TOKYO, Mar 3 (Reuters) The Nikkei average fell 1.55 per cent on Friday as stronger-than-expected consumer price data raised concerns about a rise in borrowing costs, sending down Mitsubishi Estate Co.
Ltd. and other property shares.
''The possibility that overnight rates may rise from zero is coming into sight and that has put a lid on the market,'' said Hiroichi Nishi, general manager of equity marketing at Nikko Cordial Securities Inc.
The selling spread to many sectors, with Toyota Motor Corp.
falling on the view that the yen may reverse a recent downtrend, which could curb growth in exporters' earnings.
Nishi said the strong consumer price index (CPI) data released before the start of trade increased the likelihood of the Bank of Japan ending its ultra-easy monetary policy, which would eventually lead to higher short-term interest rates.
''Investors are also debating which stocks to buy or sell under a credit tightening, with some saying banks may be good but companies with lots of debt may be bad, and so on,'' he added.
Katsuhiko Mori, senior portfolio manager at Daiwa SB Investments, agreed. ''It may be that investors are getting nervous as the market is at a big turning point,'' he said.
The benchmark Nikkei ended down 246.42 points at 15,663.34, its lowest closing since Feb. 20. On the week, the Nikkei fell 2.7 per cent. The broader TOPIX index was down 1.18 per cent on Friday at 1,612.96.
Japan's nationwide core CPI rose a greater-than-expected 0.5 per cent in January. The data had been eagerly awaited to help gauge the chances of a central bank policy shift. The BOJ policy board meets on March 8-9.
A Reuters survey showed that of 31 market participants polled, 15 said expect the central bank to vote in favour of ending its five-year-old quantitative easing policy of flooding the banking system with excess funds at its board meeting next week.
Property stocks were hard hit, as these firms have heavy lending requirements for developing properties. Mitsubishi Estate, Japan's second-largest property developer, tumbled 5.4 per cent to 2,355 yen and No.1 developer Mitsui Fudosan Co. Ltd.
fell 2.7 per cent to 2,390 yen.
Technology stocks also remained subdued due to worries about the direction of the currency markets.
The dollar fell to a low of 115.56 yen soon after the CPI data, but then pulled back up, gaining about 0.5 per cent on the day to around 116.40 yen on the view that the yen will remain a low-yielding currency for some time to come.
Electronics parts maker Kyocera Corp fell 2 per cent to 9,910 yen, and consumer electronics maker Sony Corp. declined 1.7 per cent to 5,280 yen.
But bargain-hunting propped up steel stocks as some thought the sector was oversold on Thursday.
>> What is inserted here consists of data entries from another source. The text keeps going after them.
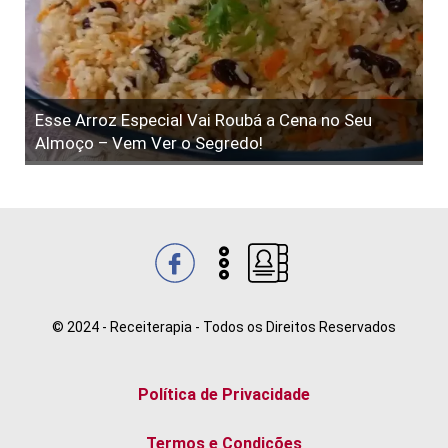
Esse Arroz Especial Vai Roubá a Cena no Seu
Almoço – Vem Ver o Segredo!
© 2024 - Receiterapia - Todos os Direitos Reservados
Política de Privacidade
Termos e Condições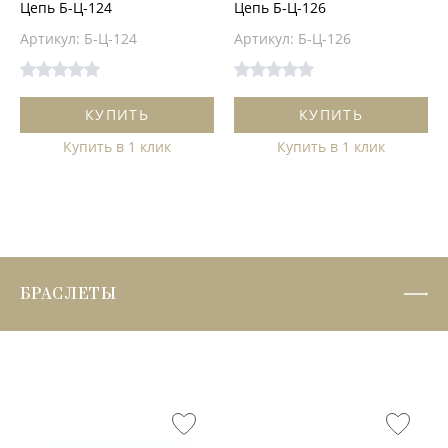
Цепь Б-Ц-124
Цепь Б-Ц-126
Артикул: Б-Ц-124
Артикул: Б-Ц-126
КУПИТЬ
КУПИТЬ
Купить в 1 клик
Купить в 1 клик
БРАСЛЕТЫ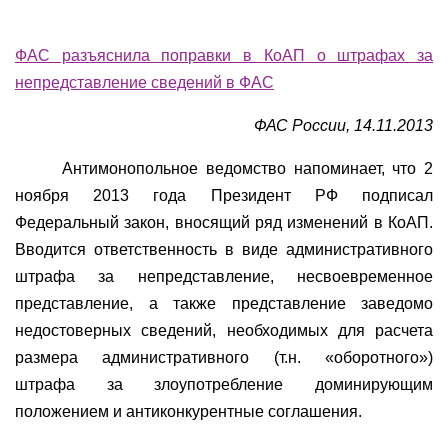
ФАС разъяснила поправки в КоАП о штрафах за
непредставление сведений в ФАС
ФАС России, 14.11.2013
Антимонопольное ведомство напоминает, что 2
ноября 2013 года Президент РФ подписал
Федеральный закон, вносящий ряд изменений в КоАП.
Вводится ответственность в виде административного
штрафа за непредставление, несвоевременное
представление, а также представление заведомо
недостоверных сведений, необходимых для расчета
размера административного (т.н. «оборотного»)
штрафа за злоупотребление доминирующим
положением и антиконкурентные соглашения.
Nippon Steel Corp. rose 0.9 per cent to 457 yen. The world's third-largest steel maker lost 4 per cent on Thursday even though it raised its already record profit estimate for the soon-ending business year by 1.9 per cent.
CHANCES TO BUY? Norihiro Fujito, a general manager in the investment research and information division at Mitsubishi UFJ Securities Co. Ltd., said the day's sellers were mainly domestic institutional investors who had been unloading stocks ahead of this month's book-closings.
Trust banks' selling amounted to a net 350 billion yen ($3.02 billion) in the third week of February, their highest ever weekly net selling, Fujito said. ''I think falls from here on should provide an opportunity to buy stocks and you should be able to expect a good return on a yearly basis.'' Mori of Daiwa SB Investments also expects the market to remain relatively flat this year, compared with a 40.2 per cent rise in the Nikkei last year, and said any big fluctuations in the market may offer trading opportunities.
''In order to differentiate from others, fund managers may have to take advantage of any sell-offs in the market to scoop up stocks and unload on rebounds,'' he said.
Trade volume fell to its second-lowest level this year, with just 1.73 billion shares changing hands on the Tokyo exchange's first section. Decliners outnumbered advancers by 1,269 to 345.